In the state where ARFP đắc be used as often in collaboration with programs such as ERISA retirement plan but the general kind of regular high-level plan requires specialized structure is sophisticated outside the capabilities of employees and the plan ARFP.
A limited background are found not only dispense ARFP value fund access but not present to protect the future value after application. Moreover the elements of access to the Fund buying insurance is not tax money and fund the life insurance is to be out of money after tax (post-tax) should be listed IRS to tax abuse. Therefore before using ARFP should consult with a lawyer specialized in tax for certainly valid.

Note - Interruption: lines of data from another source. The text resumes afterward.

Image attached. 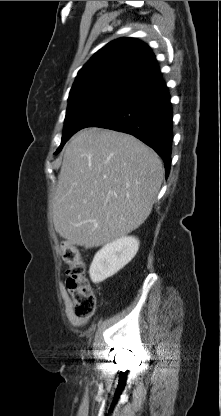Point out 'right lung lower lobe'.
<instances>
[{
    "label": "right lung lower lobe",
    "mask_w": 221,
    "mask_h": 416,
    "mask_svg": "<svg viewBox=\"0 0 221 416\" xmlns=\"http://www.w3.org/2000/svg\"><path fill=\"white\" fill-rule=\"evenodd\" d=\"M95 127L131 134L153 148L171 167L172 109L166 84L135 91L121 100Z\"/></svg>",
    "instance_id": "98d812e1"
}]
</instances>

Through the analysis on our comment ARFP plan applied separately will not achieve the desired results. Conversely, if the will đắc ARFP used as a strengthening program in a plan to protect the entire property with the goal completely cover all aspects of trade, inheritance, tax code and protect property.
As usual writer would confirm the contents of the article series to learn this law only uses the character information (information) to help your readers some general knowledge of basic legal Flowers period only and can not be considered to contact lawyers with clients (Attorney-Client Relationship.) So if there is a problem related to law, if readers still need to discuss with a lawyer expert on with you.